I've been unable to work since my near death experience in December. I'm looking at ways to expedite my return to work and hope to be back within the next 6 weeks or so.

One thing that will be a problem will be actually getting to work. I usually cycle, it's five (hilly) miles, which at the minute, I'm not going to manage, public transport isn't really good enough for the journey (takes too long) and I can't afford taxis.

There is no staff car parking at my work place, I was considering buying a cheap scooter, but then thought I'd be better off with a electric bike.

Does anyone know of an electric bike hire scheme? I'd be aiming to hire one for around three months initially and go from there.


----------



## Pale Rider (13 Mar 2013)

There's a place in Cornwall and one or two schemes in other touristy areas such as the Lake District.

Mostly aimed at short-term hire, but a longer term deal might be possible.

Where are you?


----------



## Sara_H (13 Mar 2013)

Pale Rider said:


> There's a place in Cornwall and one or two schemes in other touristy areas such as the Lake District.
> 
> Mostly aimed at short-term hire, but a longer term deal might be possible.
> 
> Where are you?


In Sheffield.
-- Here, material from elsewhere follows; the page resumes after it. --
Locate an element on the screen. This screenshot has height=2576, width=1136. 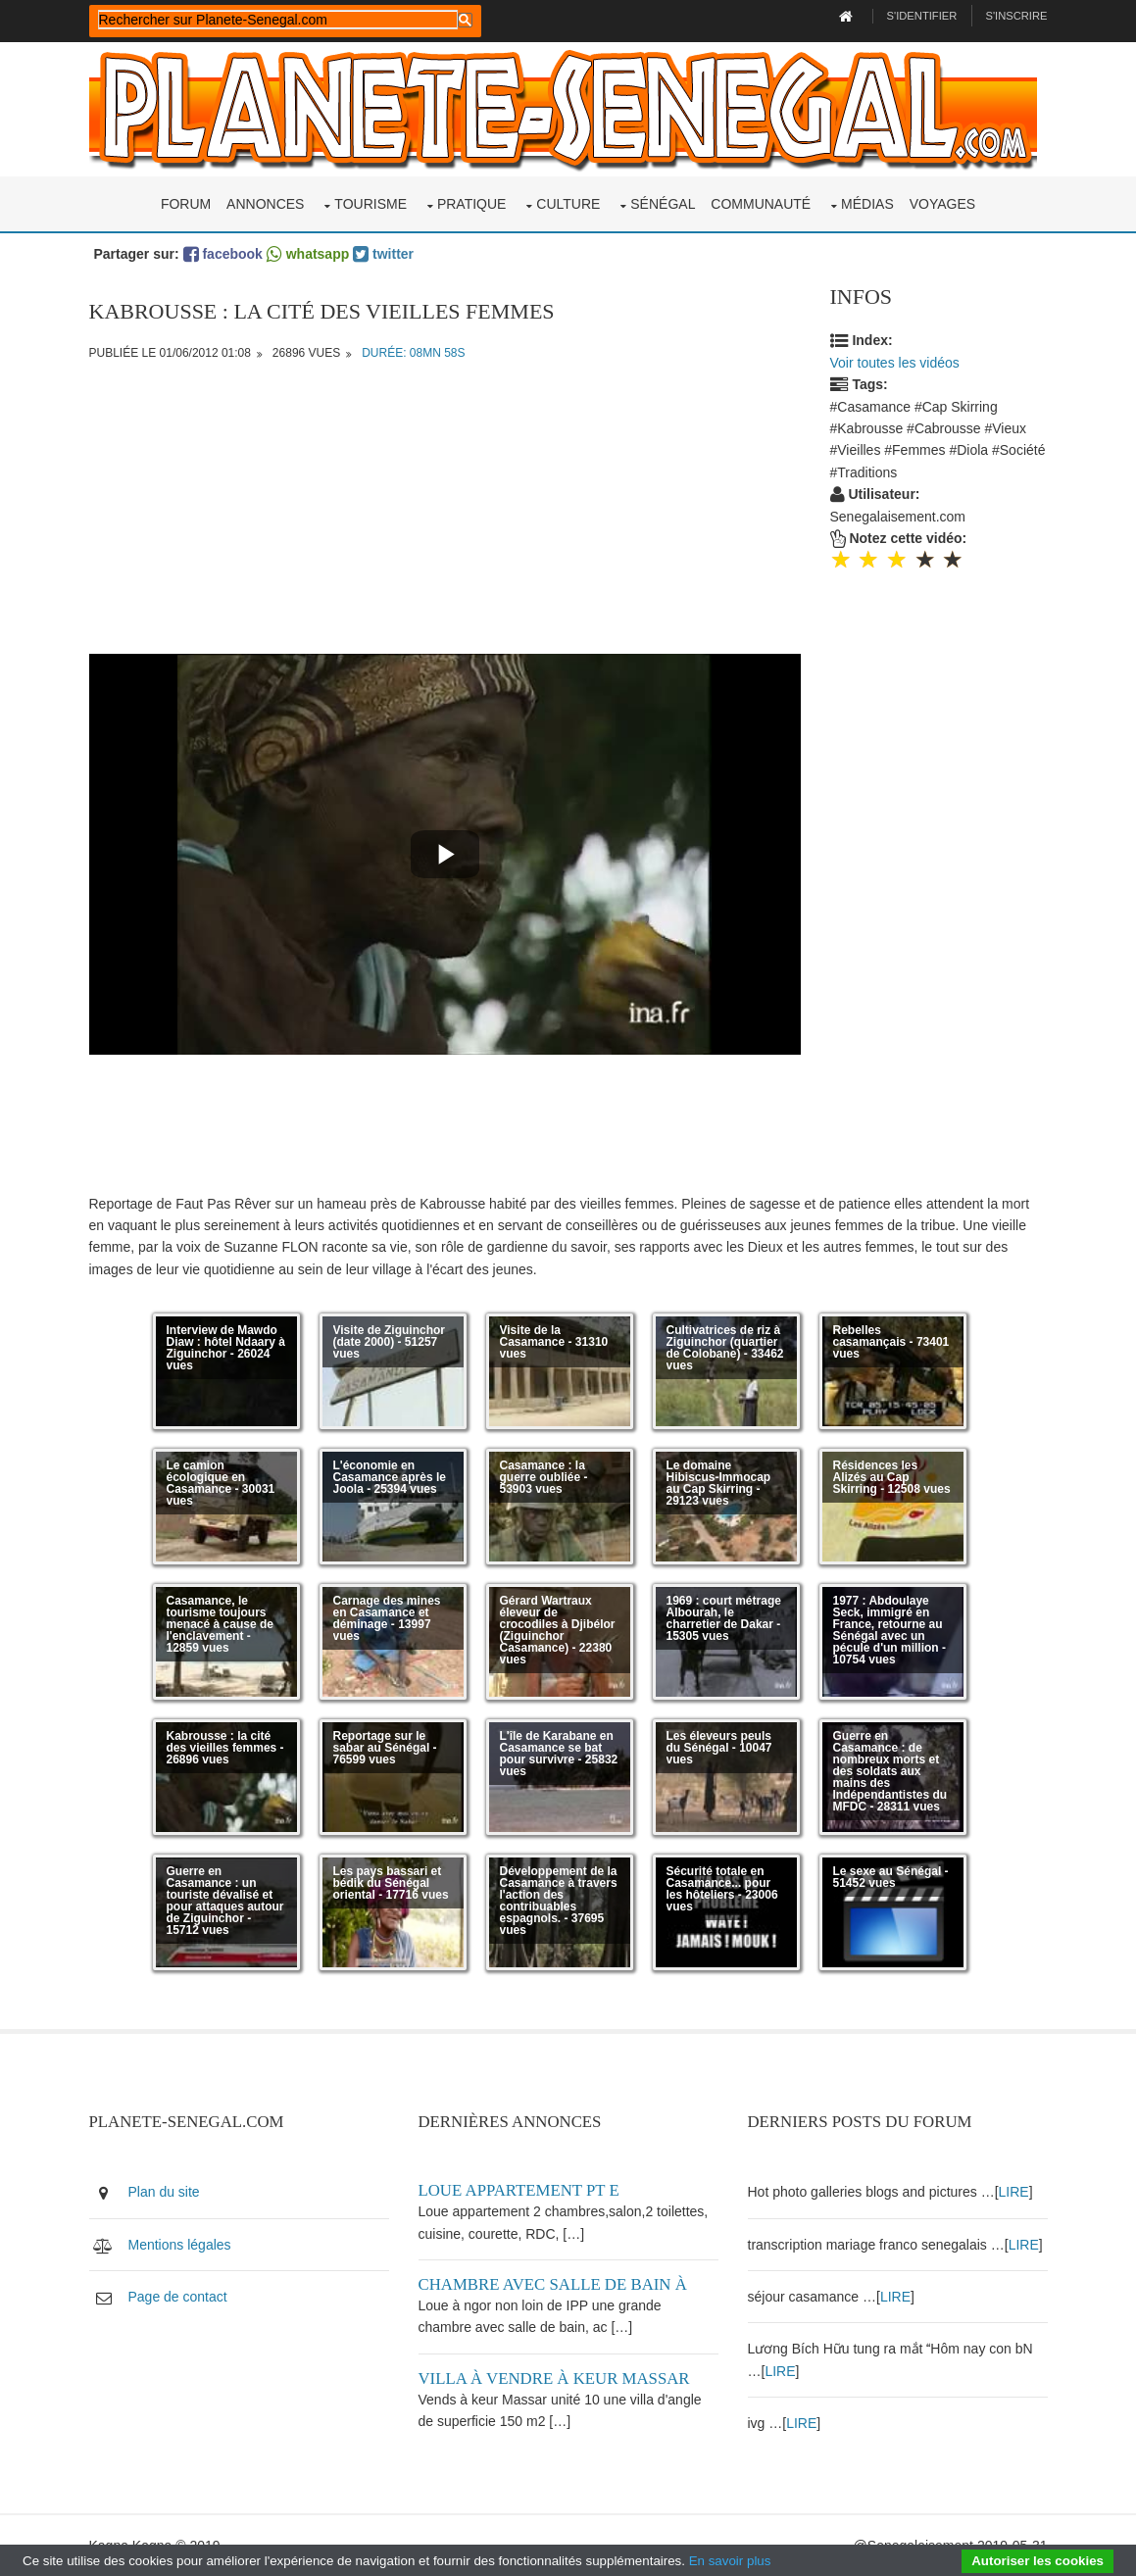
Mentions légales is located at coordinates (179, 2245).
I've been googling, the closest place to me that does day hire is in the peaks, but they only have two electric bikes so I doubt they'd be willing to hire one on a long term basis.


----------



## tadpole (13 Mar 2013)

Why not buy one, there are cyclematic bikes for £600, that would do you. for a few months and then you could sell it on


----------



## Sara_H (13 Mar 2013)

tadpole said:


> Why not buy one, there are cyclematic bikes for £600, that would do you. for a few months and then you could sell it on


I'm considering that, and have started to look at what will be the most appropriate bike for me. Trouble with buying is, I might like it too much and decide not to sell. 
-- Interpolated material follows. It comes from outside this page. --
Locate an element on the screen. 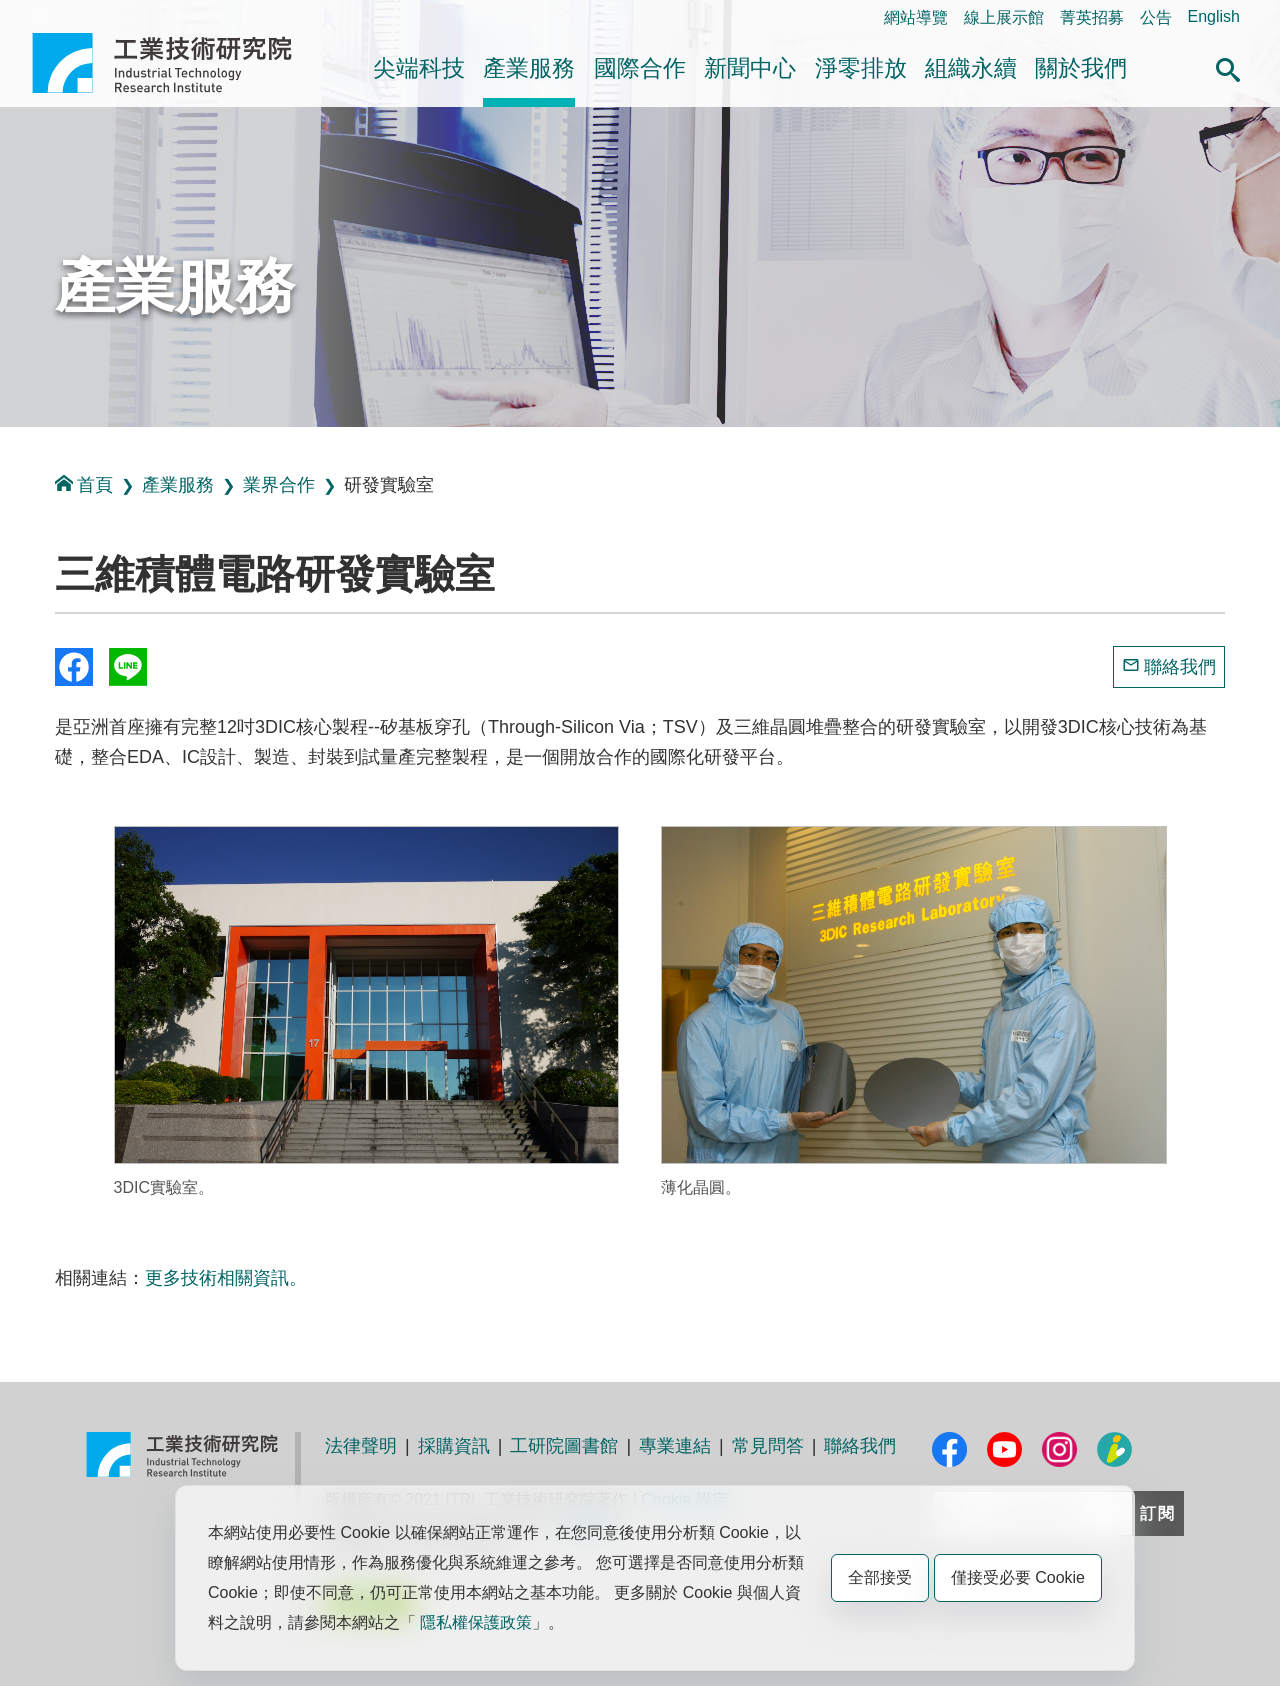  分享到我的Line is located at coordinates (128, 667).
I rely on the bike to give me extra cake eating points!


----------



## Pale Rider (13 Mar 2013)

My other thought is that it would be cheaper to buy a cheap ebike, use it for three months and then sell it.

That would also work because the main thing against the cheaper ebikes is their durability and long term reliability, which wouldn't be a problem for you.
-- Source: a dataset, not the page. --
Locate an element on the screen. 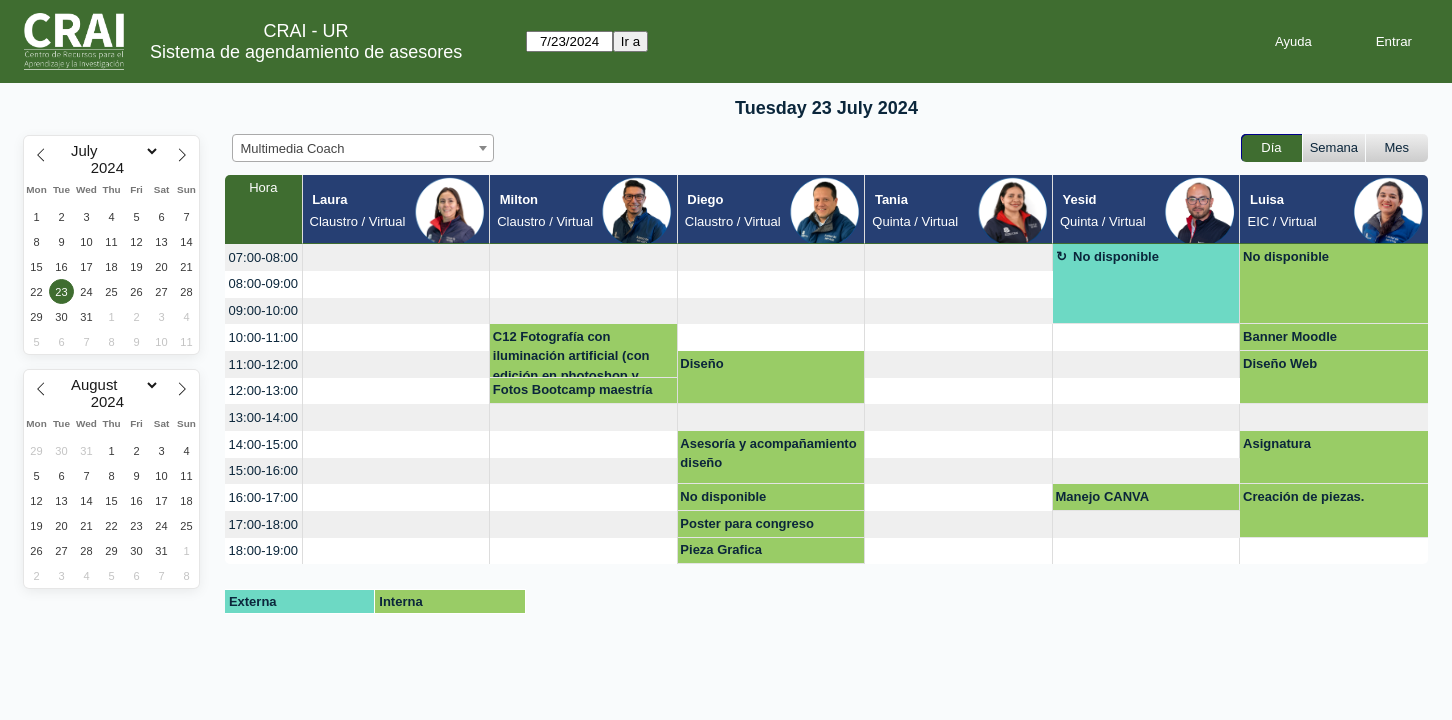  17:00-18:00 is located at coordinates (263, 524).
Have a look at woosh - they are quite decent bikes for about £600 and would do the job.

I've dealt with Hatti - one of the owners - genuine person who likes to see her customers happy as well as making a profit from them.

Woosh also do hire, but I suspect that's aimed more at people near their premises in Southend and Cambridge.

Hatti is in most days, so if you lift the phone you will probably catch her.

http://wooshbikes.co.uk/


----------



## Pale Rider (13 Mar 2013)

Sara_H said:


> I'm considering that, and have started to look at what will be the most appropriate bike for me. Trouble with buying is, I might like it too much and decide not to sell.
> 
> I rely on the bike to give me extra cake eating points!


 
Need not be a concern, the motor assists, so you still have to put some effort in.

Most users report an increase in fitness.


----------



## Arsen Gere (13 Mar 2013)

I take my old bikes/bits to this place http://www.sportsrecycler.co.uk/ it is a charity place run by volunteers. They had some electric bikes in the last time I was in there and they were selling ex-hire bikes too. Might be of interest.


----------